▶ [MATERIAL PROVIDED]
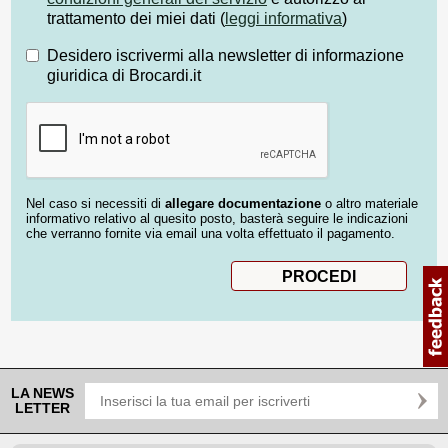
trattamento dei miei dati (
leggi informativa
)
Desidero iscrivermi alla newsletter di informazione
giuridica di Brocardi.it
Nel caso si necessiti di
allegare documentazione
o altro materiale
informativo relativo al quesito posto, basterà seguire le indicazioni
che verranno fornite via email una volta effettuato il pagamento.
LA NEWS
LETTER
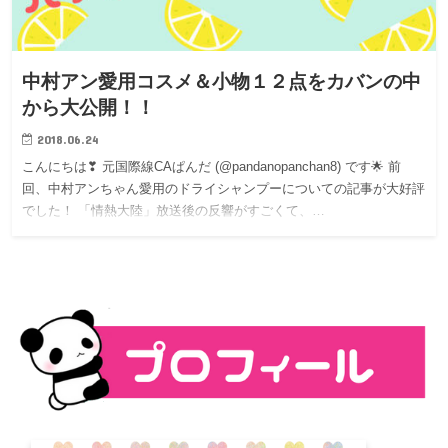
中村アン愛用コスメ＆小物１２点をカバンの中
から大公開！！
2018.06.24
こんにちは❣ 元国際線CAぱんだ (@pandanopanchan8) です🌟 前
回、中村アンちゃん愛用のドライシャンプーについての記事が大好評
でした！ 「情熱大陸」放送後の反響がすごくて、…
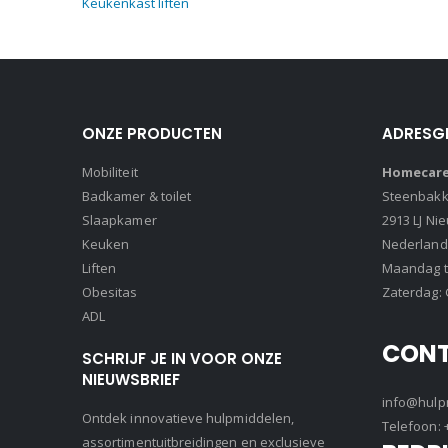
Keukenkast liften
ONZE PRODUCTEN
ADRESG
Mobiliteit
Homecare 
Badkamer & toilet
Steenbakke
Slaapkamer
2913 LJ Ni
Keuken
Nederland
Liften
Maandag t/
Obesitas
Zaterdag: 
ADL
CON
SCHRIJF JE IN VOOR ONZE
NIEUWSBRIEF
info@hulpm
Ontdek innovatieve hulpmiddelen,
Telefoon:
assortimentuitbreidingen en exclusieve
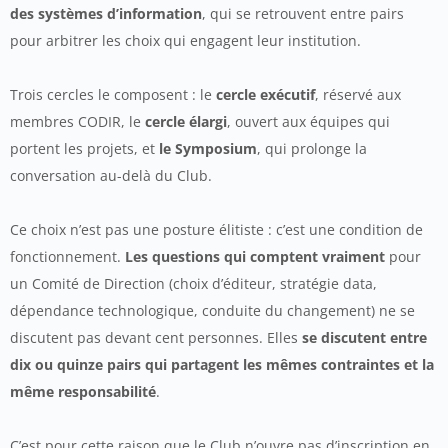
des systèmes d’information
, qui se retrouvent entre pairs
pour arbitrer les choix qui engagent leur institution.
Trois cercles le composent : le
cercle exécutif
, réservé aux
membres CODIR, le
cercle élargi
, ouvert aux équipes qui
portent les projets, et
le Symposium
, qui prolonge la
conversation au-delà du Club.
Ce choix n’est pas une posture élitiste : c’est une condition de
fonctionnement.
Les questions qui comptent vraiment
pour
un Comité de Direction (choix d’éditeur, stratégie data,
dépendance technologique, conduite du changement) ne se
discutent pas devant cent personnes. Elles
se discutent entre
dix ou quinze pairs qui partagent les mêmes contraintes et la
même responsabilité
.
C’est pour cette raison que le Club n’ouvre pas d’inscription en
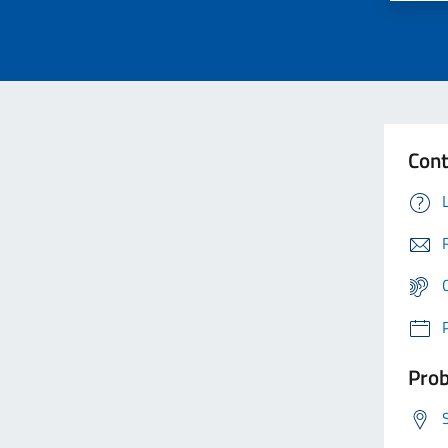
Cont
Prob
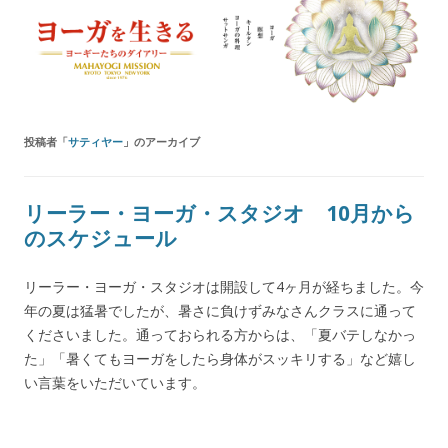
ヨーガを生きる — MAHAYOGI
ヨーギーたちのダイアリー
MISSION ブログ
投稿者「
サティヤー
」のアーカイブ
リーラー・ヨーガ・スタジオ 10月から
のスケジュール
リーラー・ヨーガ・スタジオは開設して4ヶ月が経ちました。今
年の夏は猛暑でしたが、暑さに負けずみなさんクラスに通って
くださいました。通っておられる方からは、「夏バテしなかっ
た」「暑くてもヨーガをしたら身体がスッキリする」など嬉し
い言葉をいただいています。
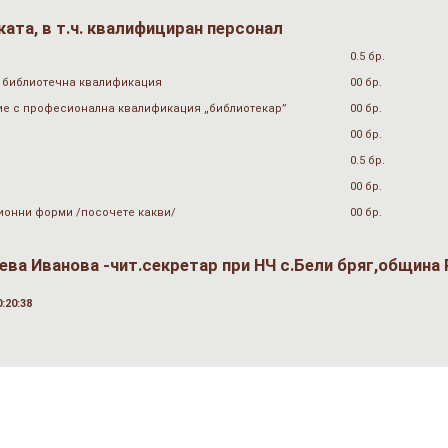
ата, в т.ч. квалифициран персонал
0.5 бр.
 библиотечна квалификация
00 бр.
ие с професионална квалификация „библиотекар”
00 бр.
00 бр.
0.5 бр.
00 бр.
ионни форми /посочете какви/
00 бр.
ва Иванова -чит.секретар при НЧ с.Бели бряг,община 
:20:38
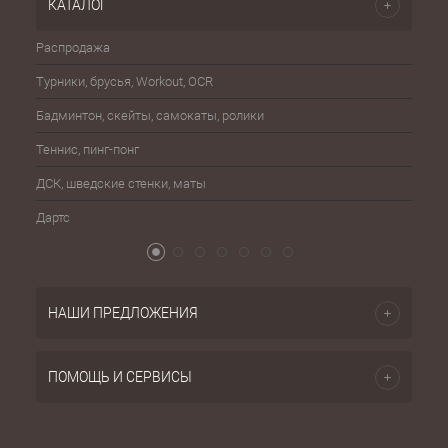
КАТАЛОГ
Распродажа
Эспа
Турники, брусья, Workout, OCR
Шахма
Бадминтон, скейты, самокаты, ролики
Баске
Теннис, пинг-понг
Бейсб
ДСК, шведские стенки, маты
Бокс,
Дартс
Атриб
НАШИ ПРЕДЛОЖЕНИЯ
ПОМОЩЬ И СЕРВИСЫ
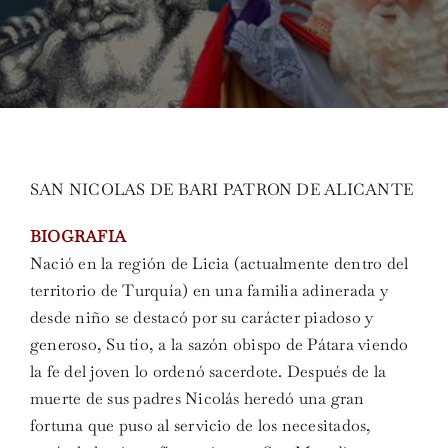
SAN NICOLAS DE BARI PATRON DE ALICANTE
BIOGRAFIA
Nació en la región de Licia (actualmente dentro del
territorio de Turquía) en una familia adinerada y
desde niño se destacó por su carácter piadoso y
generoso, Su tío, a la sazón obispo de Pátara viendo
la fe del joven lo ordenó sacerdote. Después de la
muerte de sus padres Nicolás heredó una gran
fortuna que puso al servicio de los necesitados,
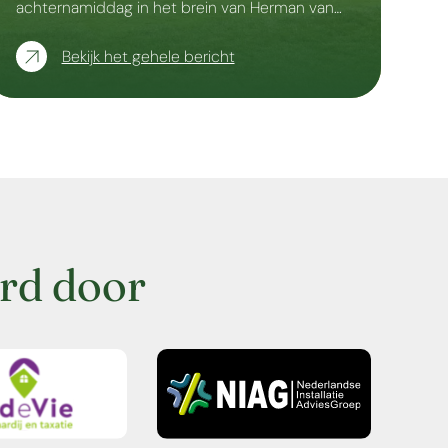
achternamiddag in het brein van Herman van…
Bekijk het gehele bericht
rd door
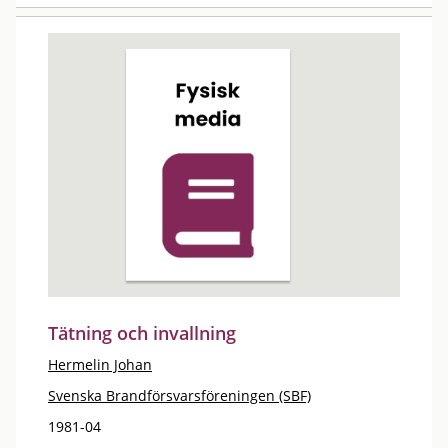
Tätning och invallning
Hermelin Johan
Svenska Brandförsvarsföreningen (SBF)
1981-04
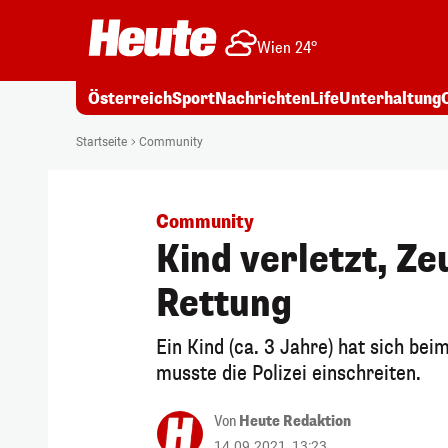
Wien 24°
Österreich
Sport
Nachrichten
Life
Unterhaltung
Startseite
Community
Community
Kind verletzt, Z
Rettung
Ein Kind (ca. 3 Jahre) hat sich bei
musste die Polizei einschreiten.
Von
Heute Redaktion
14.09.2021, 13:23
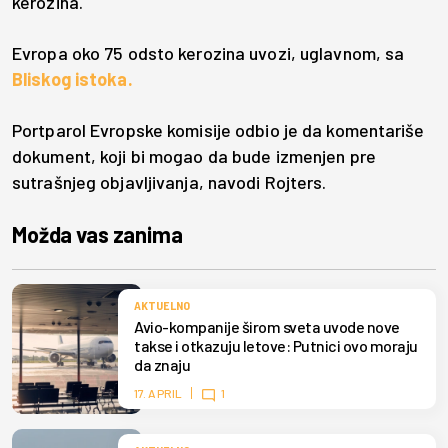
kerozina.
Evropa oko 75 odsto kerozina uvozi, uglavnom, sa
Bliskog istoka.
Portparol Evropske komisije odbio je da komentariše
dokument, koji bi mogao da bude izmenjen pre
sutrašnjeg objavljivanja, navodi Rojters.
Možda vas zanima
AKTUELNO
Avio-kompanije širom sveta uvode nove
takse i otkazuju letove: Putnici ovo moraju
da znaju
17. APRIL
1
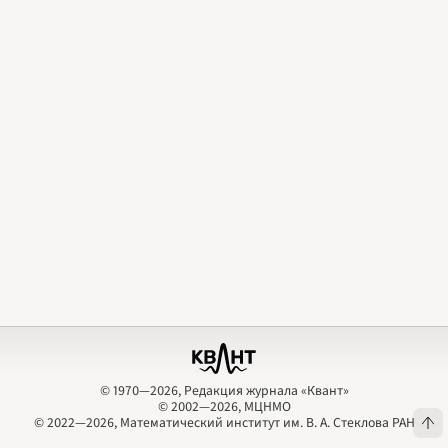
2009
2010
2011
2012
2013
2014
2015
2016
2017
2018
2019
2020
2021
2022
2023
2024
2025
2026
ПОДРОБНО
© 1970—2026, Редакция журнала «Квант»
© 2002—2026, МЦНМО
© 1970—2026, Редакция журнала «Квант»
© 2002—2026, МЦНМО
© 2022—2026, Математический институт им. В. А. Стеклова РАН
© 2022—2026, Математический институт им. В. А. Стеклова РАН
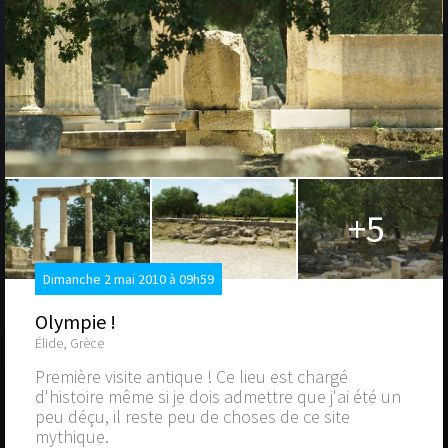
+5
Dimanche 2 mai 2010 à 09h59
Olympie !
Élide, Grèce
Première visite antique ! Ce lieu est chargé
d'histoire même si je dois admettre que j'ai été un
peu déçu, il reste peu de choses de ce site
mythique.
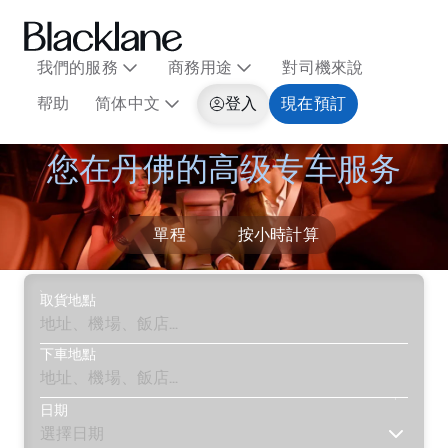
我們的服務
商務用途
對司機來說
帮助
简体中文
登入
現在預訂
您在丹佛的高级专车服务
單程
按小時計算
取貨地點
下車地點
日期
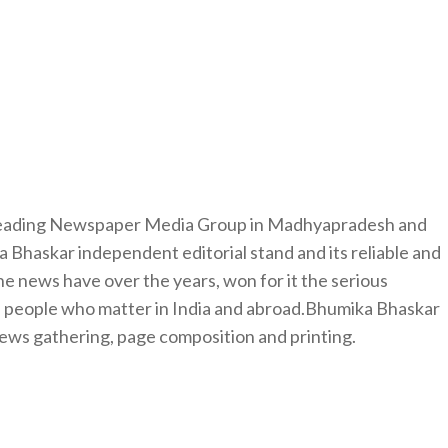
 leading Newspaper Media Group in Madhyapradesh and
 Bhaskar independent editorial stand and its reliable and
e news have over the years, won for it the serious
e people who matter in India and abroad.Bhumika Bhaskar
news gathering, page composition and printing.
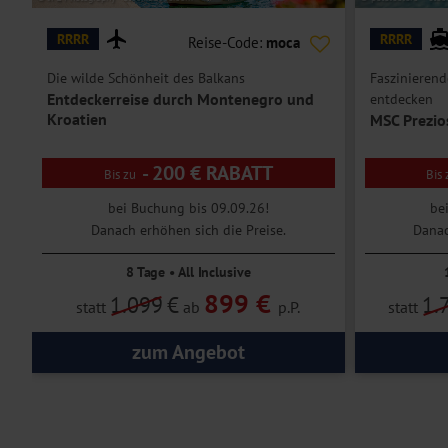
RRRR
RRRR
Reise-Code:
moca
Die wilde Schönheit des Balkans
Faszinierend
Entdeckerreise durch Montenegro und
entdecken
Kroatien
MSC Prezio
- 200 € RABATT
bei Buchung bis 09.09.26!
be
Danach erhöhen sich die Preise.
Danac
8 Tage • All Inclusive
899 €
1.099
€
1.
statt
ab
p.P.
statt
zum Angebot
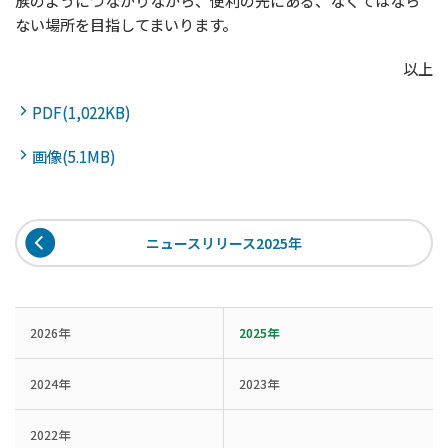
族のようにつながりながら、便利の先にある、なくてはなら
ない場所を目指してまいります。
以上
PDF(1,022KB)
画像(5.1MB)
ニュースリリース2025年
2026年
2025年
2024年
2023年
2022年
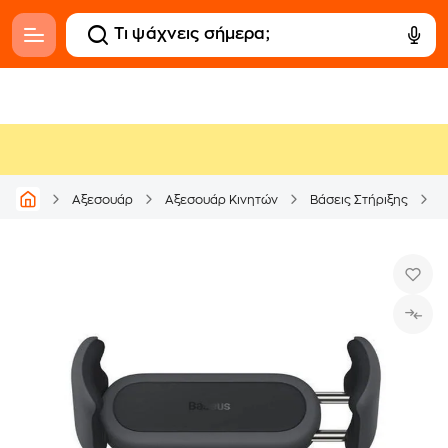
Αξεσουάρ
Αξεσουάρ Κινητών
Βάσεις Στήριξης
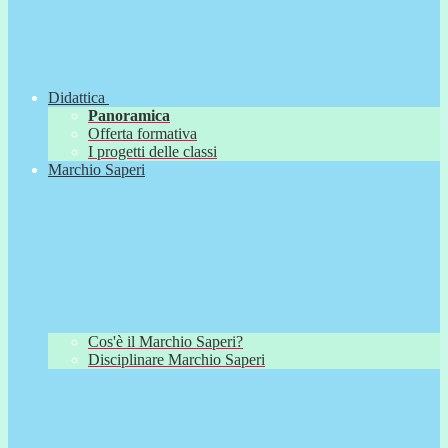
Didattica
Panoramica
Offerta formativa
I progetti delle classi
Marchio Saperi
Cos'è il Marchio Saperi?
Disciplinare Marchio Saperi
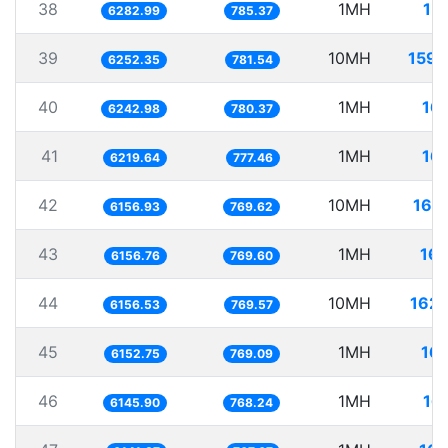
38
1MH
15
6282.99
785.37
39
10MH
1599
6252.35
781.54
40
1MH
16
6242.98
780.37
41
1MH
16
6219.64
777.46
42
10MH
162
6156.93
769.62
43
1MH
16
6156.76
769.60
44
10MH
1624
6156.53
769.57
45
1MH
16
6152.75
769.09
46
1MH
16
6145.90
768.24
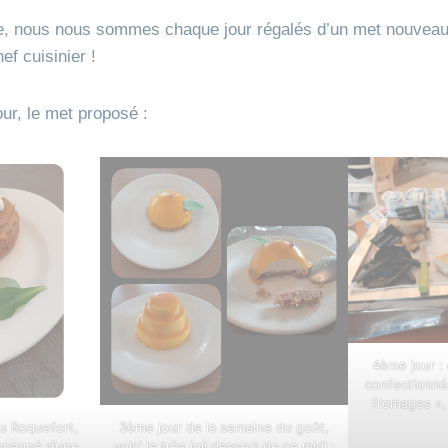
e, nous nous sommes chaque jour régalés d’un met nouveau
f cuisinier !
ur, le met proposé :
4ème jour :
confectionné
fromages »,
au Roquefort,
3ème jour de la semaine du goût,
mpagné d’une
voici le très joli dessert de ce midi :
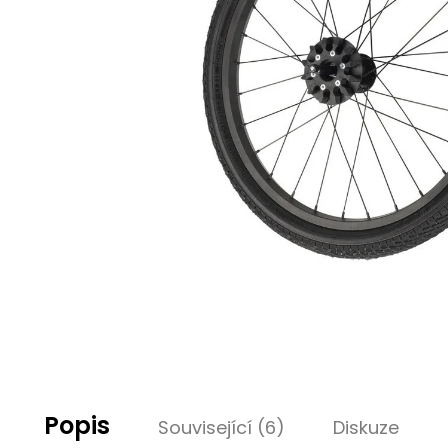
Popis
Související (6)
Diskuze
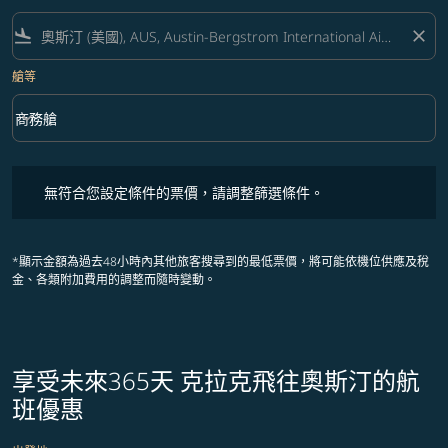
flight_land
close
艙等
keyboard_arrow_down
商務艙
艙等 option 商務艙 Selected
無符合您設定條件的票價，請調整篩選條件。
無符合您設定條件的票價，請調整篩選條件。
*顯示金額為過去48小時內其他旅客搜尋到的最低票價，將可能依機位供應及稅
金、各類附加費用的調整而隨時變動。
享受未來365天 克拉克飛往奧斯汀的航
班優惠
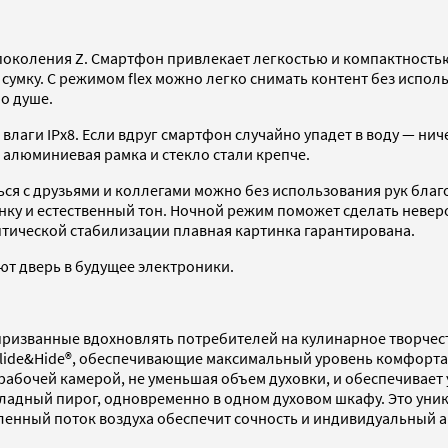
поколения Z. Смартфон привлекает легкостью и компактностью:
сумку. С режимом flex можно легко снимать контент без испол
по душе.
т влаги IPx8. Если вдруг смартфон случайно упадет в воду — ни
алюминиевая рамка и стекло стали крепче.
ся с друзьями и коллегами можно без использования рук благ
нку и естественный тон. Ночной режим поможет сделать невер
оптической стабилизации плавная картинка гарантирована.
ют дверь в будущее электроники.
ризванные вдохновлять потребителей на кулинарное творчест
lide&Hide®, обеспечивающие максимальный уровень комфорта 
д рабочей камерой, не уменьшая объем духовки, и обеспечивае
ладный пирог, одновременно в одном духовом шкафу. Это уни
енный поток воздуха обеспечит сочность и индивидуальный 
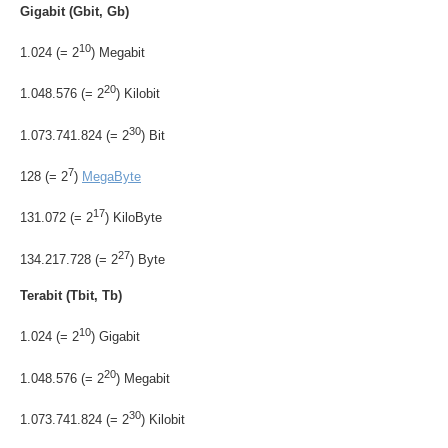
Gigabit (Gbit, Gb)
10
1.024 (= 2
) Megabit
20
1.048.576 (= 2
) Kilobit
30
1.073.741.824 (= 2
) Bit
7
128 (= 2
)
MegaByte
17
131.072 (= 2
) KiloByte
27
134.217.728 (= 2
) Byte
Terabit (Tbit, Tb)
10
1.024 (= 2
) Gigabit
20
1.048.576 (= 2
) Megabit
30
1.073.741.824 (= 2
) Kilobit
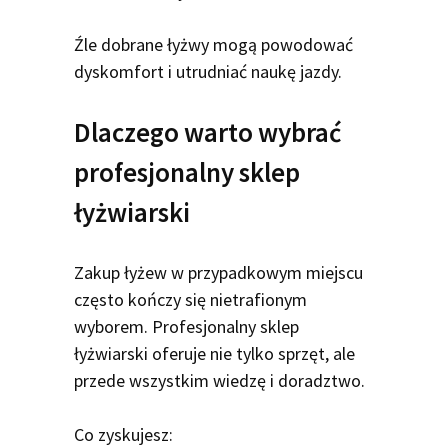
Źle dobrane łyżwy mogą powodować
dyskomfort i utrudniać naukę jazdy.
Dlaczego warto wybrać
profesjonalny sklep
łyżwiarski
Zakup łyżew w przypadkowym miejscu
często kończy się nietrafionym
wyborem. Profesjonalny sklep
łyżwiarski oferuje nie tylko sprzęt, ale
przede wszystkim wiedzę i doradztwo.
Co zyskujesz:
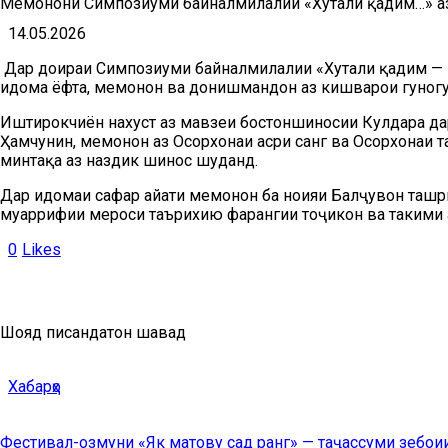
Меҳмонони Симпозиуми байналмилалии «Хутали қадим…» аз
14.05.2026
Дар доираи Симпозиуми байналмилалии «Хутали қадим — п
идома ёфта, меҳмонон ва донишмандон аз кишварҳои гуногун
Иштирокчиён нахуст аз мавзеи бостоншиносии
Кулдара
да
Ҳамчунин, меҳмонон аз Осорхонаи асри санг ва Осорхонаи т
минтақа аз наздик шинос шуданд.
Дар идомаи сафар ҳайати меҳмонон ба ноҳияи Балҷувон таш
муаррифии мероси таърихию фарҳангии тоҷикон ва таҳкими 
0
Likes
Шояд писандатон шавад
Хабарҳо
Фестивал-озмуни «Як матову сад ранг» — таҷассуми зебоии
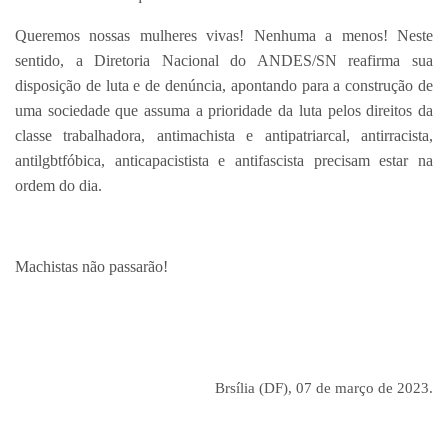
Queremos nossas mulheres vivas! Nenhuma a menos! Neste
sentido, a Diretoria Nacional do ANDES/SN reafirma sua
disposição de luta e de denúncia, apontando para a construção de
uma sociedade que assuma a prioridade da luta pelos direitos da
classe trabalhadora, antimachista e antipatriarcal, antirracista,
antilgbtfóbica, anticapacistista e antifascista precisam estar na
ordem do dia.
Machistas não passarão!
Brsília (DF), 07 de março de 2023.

▶ [DESCRIPTION OF THE TASK]
In the listing above, find the line with "allegare documentazione" and the line with "Keukenkast liften". Output both, plus every line between them, and no pictures.

▶ [RESULT OF THE EXERCISE]
allegare documentazione
o altro materiale
informativo relativo al quesito posto, basterà seguire le indicazioni
che verranno fornite via email una volta effettuato il pagamento.
LA NEWS
LETTER
中村アン愛用コスメ＆小物１２点をカバンの中
から大公開！！
2018.06.24
こんにちは❣ 元国際線CAぱんだ (@pandanopanchan8) です🌟 前
回、中村アンちゃん愛用のドライシャンプーについての記事が大好評
でした！ 「情熱大陸」放送後の反響がすごくて、…
Keukenkast liften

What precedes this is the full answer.